** GIVEN DATA **
▼

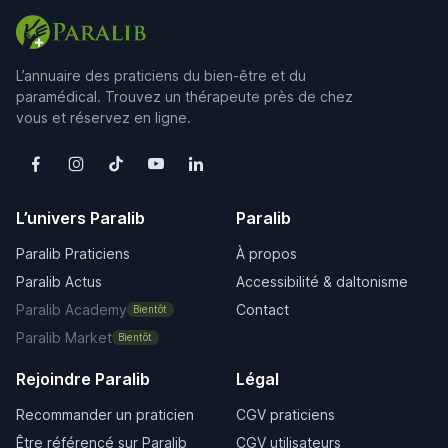
L’annuaire des praticiens du bien-être et du
paramédical. Trouvez un thérapeute près de chez
vous et réservez en ligne.
L’univers Paralib
Paralib
Paralib Praticiens
À propos
Paralib Actus
Accessibilité & daltonisme
Paralib Academy
Contact
Bientôt
Paralib Market
Bientôt
Rejoindre Paralib
Légal
Recommander un praticien
CGV praticiens
Être référencé sur Paralib
CGV utilisateurs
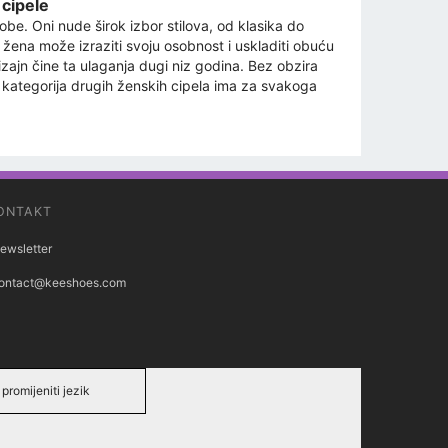
 cipele
e. Oni nude širok izbor stilova, od klasika do
a žena može izraziti svoju osobnost i uskladiti obuću
 dizajn čine ta ulaganja dugi niz godina. Bez obzira
, kategorija drugih ženskih cipela ima za svakoga
ONTAKT
ewsletter
ontact@keeshoes.com
promijeniti jezik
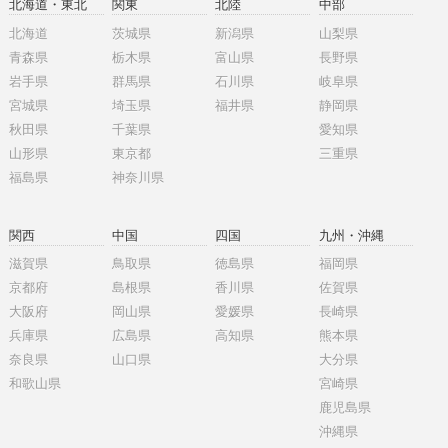
北海道・東北
関東
北陸
中部
北海道
茨城県
新潟県
山梨県
青森県
栃木県
富山県
長野県
岩手県
群馬県
石川県
岐阜県
宮城県
埼玉県
福井県
静岡県
秋田県
千葉県
愛知県
山形県
東京都
三重県
福島県
神奈川県
関西
中国
四国
九州・沖縄
滋賀県
鳥取県
徳島県
福岡県
京都府
島根県
香川県
佐賀県
大阪府
岡山県
愛媛県
長崎県
兵庫県
広島県
高知県
熊本県
奈良県
山口県
大分県
和歌山県
宮崎県
鹿児島県
沖縄県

▲

** EXERCISE REQUIREMENTS **
Everything from the first line of the entries through the line containing "CGV praticiens" is to be transcribed exactly; the pictures are not.

** RESULT OF THE EXERCISE **
L’annuaire des praticiens du bien-être et du
paramédical. Trouvez un thérapeute près de chez
vous et réservez en ligne.
L’univers Paralib
Paralib
Paralib Praticiens
À propos
Paralib Actus
Accessibilité & daltonisme
Paralib Academy
Contact
Bientôt
Paralib Market
Bientôt
Rejoindre Paralib
Légal
Recommander un praticien
CGV praticiens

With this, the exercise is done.